DATASET:
***
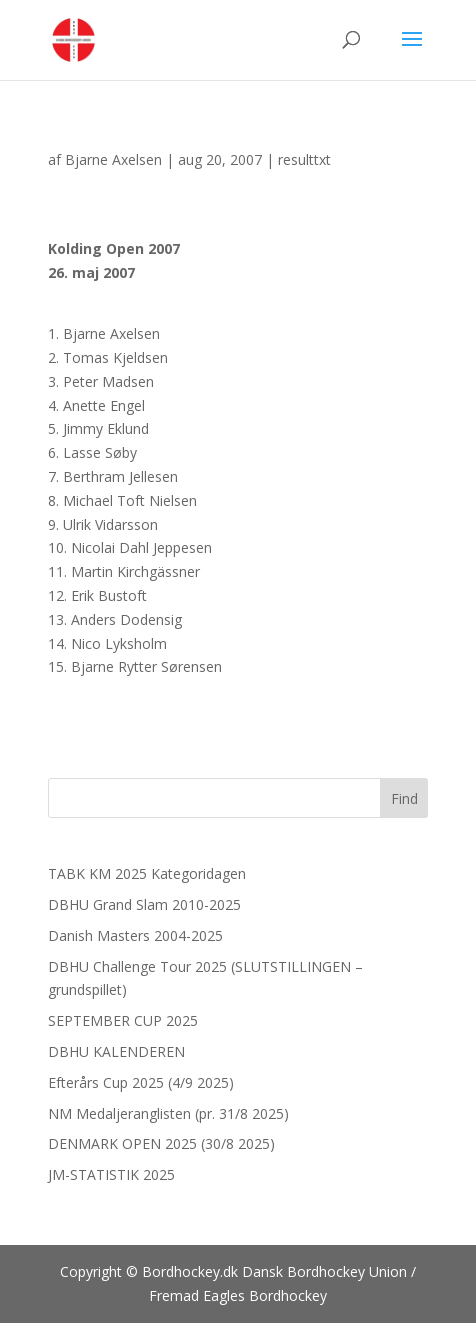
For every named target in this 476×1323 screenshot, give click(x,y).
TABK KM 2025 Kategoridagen (147, 873)
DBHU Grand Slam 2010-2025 (144, 904)
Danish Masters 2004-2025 (135, 935)
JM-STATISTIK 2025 (111, 1174)
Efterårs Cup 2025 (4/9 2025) (141, 1082)
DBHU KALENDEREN (116, 1051)
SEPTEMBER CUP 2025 (123, 1020)
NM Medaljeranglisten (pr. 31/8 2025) (168, 1113)
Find (404, 798)
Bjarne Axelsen (113, 159)
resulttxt (304, 159)
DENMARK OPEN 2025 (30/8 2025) (161, 1143)
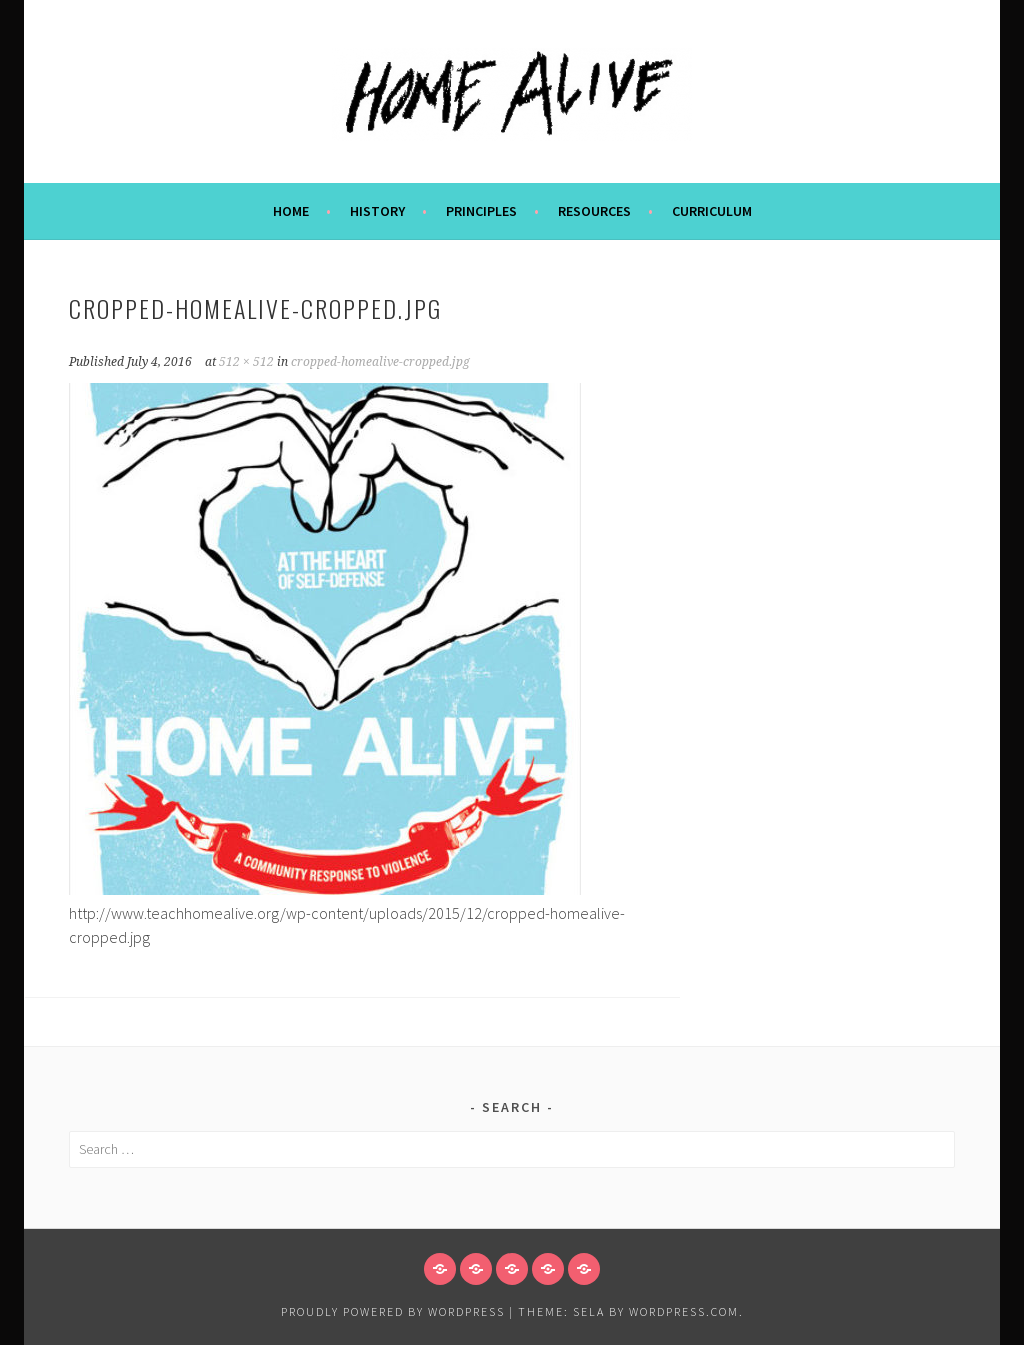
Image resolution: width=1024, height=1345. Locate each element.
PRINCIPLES (481, 211)
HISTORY (377, 211)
***
WHAT IS REQUIRED: Return every line from the entries above that includes the word "DBHU".

RESPONSE TO THE TASK:
DBHU Grand Slam 2010-2025 (144, 904)
DBHU KALENDEREN (116, 1051)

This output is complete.